Nov 142002
 

Grace, or my idea of Grace? Agenda Bender posts a righteous tribute to that unique 80s classic, the mother of all remix albums, Grace Jones’s Slave to the Rhythm.

It’s easy to forget what pop music was like in 1985. Punk had long since killed off AOR, only to choke on its own vomit (or maybe someone else’s vomit; the inquest was never clear). The huge albums of the year were the Miami Vice soundtrack, Brothers in Arms by Dire Straits and No Jacket Required by that short bald guy who used to be in Genesis. The critical favorites were mopey bands like Hsker D, Sonic Youth and R.E.M. before they learned to play their instruments.

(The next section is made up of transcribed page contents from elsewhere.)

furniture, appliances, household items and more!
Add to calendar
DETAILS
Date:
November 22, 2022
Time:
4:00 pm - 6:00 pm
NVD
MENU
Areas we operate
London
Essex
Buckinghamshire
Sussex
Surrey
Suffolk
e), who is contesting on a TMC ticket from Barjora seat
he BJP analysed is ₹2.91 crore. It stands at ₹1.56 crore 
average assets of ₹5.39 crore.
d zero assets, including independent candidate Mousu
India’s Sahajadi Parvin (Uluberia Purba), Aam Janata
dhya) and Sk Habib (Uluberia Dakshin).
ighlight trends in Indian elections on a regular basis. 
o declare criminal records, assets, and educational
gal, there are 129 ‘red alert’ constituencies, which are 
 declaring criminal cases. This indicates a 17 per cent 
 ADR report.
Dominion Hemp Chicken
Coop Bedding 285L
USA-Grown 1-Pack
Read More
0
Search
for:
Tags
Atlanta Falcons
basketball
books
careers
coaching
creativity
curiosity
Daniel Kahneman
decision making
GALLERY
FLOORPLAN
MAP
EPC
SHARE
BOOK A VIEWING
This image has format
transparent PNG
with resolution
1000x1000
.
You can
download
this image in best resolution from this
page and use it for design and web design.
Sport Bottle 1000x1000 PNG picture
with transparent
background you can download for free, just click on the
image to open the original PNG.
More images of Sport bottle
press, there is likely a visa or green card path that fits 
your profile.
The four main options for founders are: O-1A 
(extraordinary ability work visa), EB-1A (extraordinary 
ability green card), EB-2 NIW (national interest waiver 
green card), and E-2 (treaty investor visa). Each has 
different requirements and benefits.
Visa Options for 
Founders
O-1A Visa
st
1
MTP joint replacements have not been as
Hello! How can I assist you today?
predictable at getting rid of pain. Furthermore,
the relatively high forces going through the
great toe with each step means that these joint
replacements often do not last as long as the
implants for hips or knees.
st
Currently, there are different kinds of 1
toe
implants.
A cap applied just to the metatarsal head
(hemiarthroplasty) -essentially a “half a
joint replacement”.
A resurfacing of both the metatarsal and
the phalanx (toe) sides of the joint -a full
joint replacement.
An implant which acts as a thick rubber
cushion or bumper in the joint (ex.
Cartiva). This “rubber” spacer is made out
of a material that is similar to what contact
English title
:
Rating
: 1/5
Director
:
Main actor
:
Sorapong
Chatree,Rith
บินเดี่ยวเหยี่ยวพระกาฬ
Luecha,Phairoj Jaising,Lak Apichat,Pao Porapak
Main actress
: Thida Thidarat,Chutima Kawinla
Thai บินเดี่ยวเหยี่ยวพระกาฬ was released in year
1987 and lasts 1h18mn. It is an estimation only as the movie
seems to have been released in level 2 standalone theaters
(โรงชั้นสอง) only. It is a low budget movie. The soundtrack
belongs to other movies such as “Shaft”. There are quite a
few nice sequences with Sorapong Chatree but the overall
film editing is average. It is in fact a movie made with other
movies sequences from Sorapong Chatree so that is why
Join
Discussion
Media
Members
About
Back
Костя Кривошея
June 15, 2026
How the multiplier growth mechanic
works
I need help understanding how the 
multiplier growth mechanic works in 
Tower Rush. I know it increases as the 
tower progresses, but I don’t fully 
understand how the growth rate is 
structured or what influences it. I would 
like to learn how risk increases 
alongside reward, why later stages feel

And then along come Trevor Horn and Steve Lipson, with beats, and crystalline production on which you can hear the triangle on the 64th track, and trancy spoken-word raps like, “Rhythm is both the song’s manacle and its demonic charge…it is the original breath, it is the whisper of unremitting demand…” And you don’t have to be gay to appreciate, “That night, [Grace] was singing her hit song, ‘I Need a Man,’ to a room full of shrieking gay bobby soxers…the ambiguity was that she herself looked like a man…a man, singing ‘I need a man,’ to a bunch of men.”

Horn and Lipson made many memorable records on their imprint, Zang Tuum Tumb Records, even better ones, like Propaganda’s A Secret Wish and Frankie Goes to Hollywood’s Liverpool. But Slave to the Rhythm was first and still fabulous.

  4 Responses to “Slave to the Rhythm”

  1. Um, Nina Hagen?

  2. Nina Hagen was neither popular fish nor critical fowl. The ZTT stuff holds up a lot better.

  3. All well and good, but let’s not dis REM in ’85. That’s only a year after "Murmur" came out — still their best album.

  4. Two years actually, but Murmur is exactly the kind of critical favorite I’m talking about. It’s hang-yourself music.